■ WHAT YOU ARE ASKED TO DO:
Exact copy, pictures excluded: write out every line below.

DATASET START

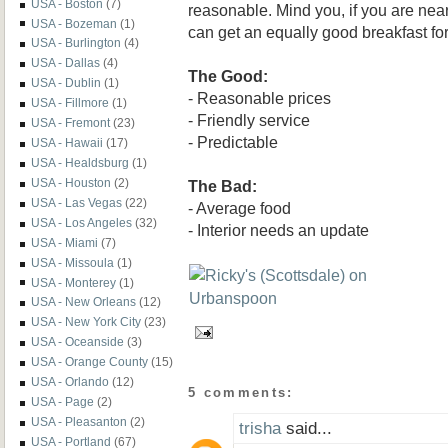
USA - Boston
(7)
reasonable. Mind you, if you are nea
USA - Bozeman
(1)
can get an equally good breakfast fo
USA - Burlington
(4)
USA - Dallas
(4)
The Good:
USA - Dublin
(1)
- Reasonable prices
USA - Fillmore
(1)
- Friendly service
USA - Fremont
(23)
- Predictable
USA - Hawaii
(17)
USA - Healdsburg
(1)
USA - Houston
(2)
The Bad:
USA - Las Vegas
(22)
- Average food
USA - Los Angeles
(32)
- Interior needs an update
USA - Miami
(7)
USA - Missoula
(1)
USA - Monterey
(1)
USA - New Orleans
(12)
USA - New York City
(23)
USA - Oceanside
(3)
USA - Orange County
(15)
USA - Orlando
(12)
5 comments:
USA - Page
(2)
USA - Pleasanton
(2)
trisha
said...
USA - Portland
(67)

DATASET END

■ RESPONSE BELOW:
USA - Boston
(7)
reasonable. Mind you, if you are nea
USA - Bozeman
(1)
can get an equally good breakfast fo
USA - Burlington
(4)
USA - Dallas
(4)
The Good:
USA - Dublin
(1)
- Reasonable prices
USA - Fillmore
(1)
- Friendly service
USA - Fremont
(23)
- Predictable
USA - Hawaii
(17)
USA - Healdsburg
(1)
USA - Houston
(2)
The Bad:
USA - Las Vegas
(22)
- Average food
USA - Los Angeles
(32)
- Interior needs an update
USA - Miami
(7)
USA - Missoula
(1)
USA - Monterey
(1)
USA - New Orleans
(12)
USA - New York City
(23)
USA - Oceanside
(3)
USA - Orange County
(15)
USA - Orlando
(12)
5 comments:
USA - Page
(2)
USA - Pleasanton
(2)
trisha
said...
USA - Portland
(67)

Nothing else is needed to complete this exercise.